At least... not yet.
Debt - be it consumer, corporate or sovereign - becomes a serious problem only when the debtor can no longer service it.
That is not a threat today. Annual interest on the debt accounts for just 6.5% of all federal spending.
True, it will become a much larger percentage in the future. But with stronger economic growth, spending cuts, tax simplification and entitlement reform, there is still time to achieve fiscal sanity.
Meanwhile, don’t kid yourself that other Western democracies aren’t grappling with the same problem. No major industrialized country is balancing its budget or running a surplus.
Now let’s turn to the U.S. trade deficit. It totaled $405.2 billion in the first nine months of this year - and is on track to exceed the 2016 level.
This is not cause for alarm.
Unlike a household deficit, a trade deficit isn’t a debt that must be repaid.
And a trade deficit equals a capital surplus. When we buy steel, cars, jewelry and electronics from foreigners, those sellers get dollars in return. Many of them are put in dollar-denominated assets like U.S. stocks, bonds and real estate.
Much of this foreign capital goes to finance mortgages and consumer loans, helping to raise our standard of living.
When a country runs a trade deficit, it means the purchasing power of the currency is strong, and consumers are wealthy enough - and optimistic enough - to spend.
As the past week’s Black Friday and Cyber Monday sales numbers attest, Americans are opening their wallets. That’s positive for the dollar.
As for the greenback losing its status as the world’s reserve currency... that has always been a ridiculous fantasy.
The U.S. economy produces almost a quarter of the world’s annual wealth. Our country is the primary defender of the free world - and plays an extraordinary role in world leadership.
No other country attracts more students, more immigrants and more direct foreign investment.
What is the alternative to the dollar as a reserve currency?
Certainly not the euro, a political experiment between powerful, large countries and profligate, smaller ones that still threatens to come apart at the seams.
Not the yen, the currency of a country that has fought a debilitating two-decade fight with deflation and whose national debt as a percentage of GDP is more than twice as large as our own.
Not the yuan, the currency of a communist nation that doesn’t recognize even the most basic rights of its citizens.
And not the Swiss franc.

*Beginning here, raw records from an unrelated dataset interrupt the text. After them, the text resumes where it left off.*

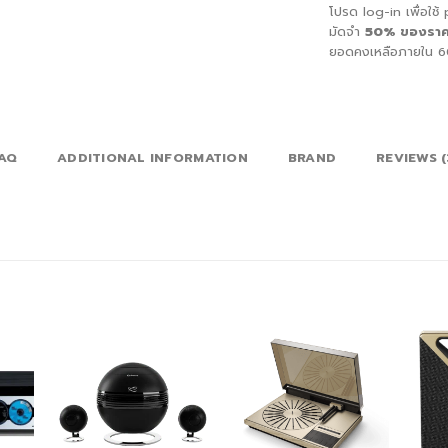
โปรด log-in เพื่อใช้
มัดจำ
50%
ของราคาส
ยอดคงเหลือภายใน 60 
AQ
ADDITIONAL INFORMATION
BRAND
REVIEWS (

Switzerland is a fine example of fiscal probity. But Pennsylvania has a larger economy.
That’s why foreigners continue to load up on U.S. dollars.
The commercial banks of Japan, Germany, France and Great Britain, for instance, now have more dollar-denominated liabilities than those in their own currencies.
And there are good reasons to believe the demand for dollars will only increase in the weeks ahead:
- The Fed is allowing $10 billion a month of its $4.5 trillion balance sheet - acquired under the bond-buying programs during the financial crisis - to roll off every month.
- The U.S. is stashing increasing amounts of cash at the central bank.
- The U.S. tax overhaul will motivate American companies to repatriate a large chunk of their cash stashed abroad.
A rising dollar, of course, is a good thing for Americans.
It helps keep inflation down, since imports become more competitively priced.
It holds down energy prices and undermines globally traded commodities. (That’s why the same analysts that were wrong about the dollar were also wrong about natural resource prices.)
It makes international travel less expensive for Americans, thanks to more favorable exchange rates.
And it drives capital flows our way and helps support U.S. stock and bond markets. (Foreign investors can look forward to appreciation in both the securities they own and the value of our currency against theirs.)
True, a firmer dollar makes U.S. exports more expensive in foreign markets.
But the trade-off of low inflation, greater purchasing power, cheap energy and rising asset prices is a decided plus.
So don’t short the greenback. Celebrate it.
We’re in a new era of dollar domination.